Todos eles foram criados envolvidos em clima de muito amor e preocupação
permanente com os estudos. Seus irmãos são: Cláudio, conhecido na família como
Cacau, hoje é juiz de Direito em Aracaju; Maria Aparecida é casada com o primo
Aldo Déda; Selma e Maria do Carmo, esposa do advogado Edson Ulisses.
Homem simples, o sr. Chagas não teve acesso à educação
superior, embora tivesse concluído o primário. Sua caligrafia fascinava os
filhos. Era ele que, ao final da tarde, passava a limpo todos os pontos dos
filhos, passados pelos professores em sala de aula. O filho Marcelo que
acompanhou esse procedimento desde pequeno também foi beneficiado pela
caligrafia do pai. Meu pai teve uma noção muito perfeita do significado da
educação na vida de uma pessoa.
Houve um envolvente relacionamento entre pai e filho, que
até hoje persiste. Seu pai continua gozando de vida e saúde e Marcelo conta um
episódio interessante:
Até hoje, eu, já com quarenta anos de idade, não sei guiar.

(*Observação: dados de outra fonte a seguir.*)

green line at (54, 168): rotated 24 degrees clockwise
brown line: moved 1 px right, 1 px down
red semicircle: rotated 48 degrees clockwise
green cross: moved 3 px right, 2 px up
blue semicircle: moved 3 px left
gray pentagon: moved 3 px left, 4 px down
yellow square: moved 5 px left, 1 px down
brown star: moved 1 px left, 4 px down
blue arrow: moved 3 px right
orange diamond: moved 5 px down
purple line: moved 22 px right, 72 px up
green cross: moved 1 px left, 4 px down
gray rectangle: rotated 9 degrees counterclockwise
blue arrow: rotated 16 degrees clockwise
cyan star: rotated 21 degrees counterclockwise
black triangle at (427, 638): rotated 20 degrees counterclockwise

Meu pai não tinha carro e ele dizia sempre: ‘não pegue carro de amigo, porque
se você provocar um acidente, vai ser difícil, vai complicar a nossa vida
aqui’. Até hoje terminei não aprendendo. Casei-me com a minha primeira esposa,
Márcia, e ela sabia dirigir. Depois me elegi deputado estadual, e a Assembleia
Legislativa tinha motorista. Terminei me esquecendo. Mas eu vou aprender. Eu
tenho dois desafios para o ano 2000: um é o de ganhar a prefeitura, e o outro,
é aprender a dirigir.
Déda sente muito orgulho do pai que sempre dizia aos filho. Eu
posso ir a qualquer estabelecimento comercial porque eu tenho crédito. Eu não
apenas compro à prestação, como sempre faço questão de quitá-las antes de seu
vencimento.
Os pais viveram até o ano de 1969 na cidade de Simão Dias.
Com a aposentadoria, sr. Manoel trouxe a família para a Aracaju, graças ao
direito de comprar a casa financiada outorgado aos servidores públicos
estaduais através de sorteio no governo de Lourival Baptista. Nessa época, as
irmãs de Déda já estavam casadas. Os outros três filhos vieram para Aracaju.

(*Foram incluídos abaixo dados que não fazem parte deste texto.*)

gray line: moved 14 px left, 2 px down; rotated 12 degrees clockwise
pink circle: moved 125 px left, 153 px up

Mas isso não aconteceu, porque Déda resolveu ficar em Simão Dias, morando com a
sua tia Eunice, uma pessoa de grande importância na sua formação. Só deixou a
cidade em que nasceu no início de 1973.
Da tia Eunice, agradece o lado da sua formação religiosa.
Foi por suas mãos que foi conduzido à Igreja Católica Apostólica Romana. Eu
ajudava missa, eu fui coroinha, subia na imensa torre da igreja de Simão Dias.
Eu ia bater o sino lá em cima, às 5h30 a fim de chamar os fiéis para a primeira
missa da manhã que acontecia às 6h. Era uma aventura! A torre era cheia de
morcegos, a escada era antiga e rugia. Minha tia dizia que, de vez em quando,
aparecia a alma do Padre Madeira, um padre antigo de Simão Dias.
Déda confessa que não sentiu vocação para padre e diz que,
no momento atual, embora não seja católico praticante, dentro de si, tem
impregnado uma fé inabalável, graças a esse período de convivência com a tia. A
formação católica tem uma força muito grande em minha vida, porque, desde pequeno,
ela me fazia ler os evangelhos, fazia-me ler livros religiosos.
Sua primeira ideia de combate à injustiça, em defesa da
igualdade das pessoas, não foi uma ideia que adquiriu da política em sua
militância no PT, mas da formação cristã que teve na casa da sua tia Didi, como
carinhosamente chamava a tia Eunice.
A minha ideia é que o cristianismo é incompatível com a
miséria, é incompatível com a desigualdade, incompatível com a arrogância e com
a opressão. É uma marca de liberdade, de uma libertação muito forte.
D. Zilda era uma autêntica matriarca, mulher de personalidade
muito forte, muito bonita, muito inteligente e defensora ao extremo dos filhos.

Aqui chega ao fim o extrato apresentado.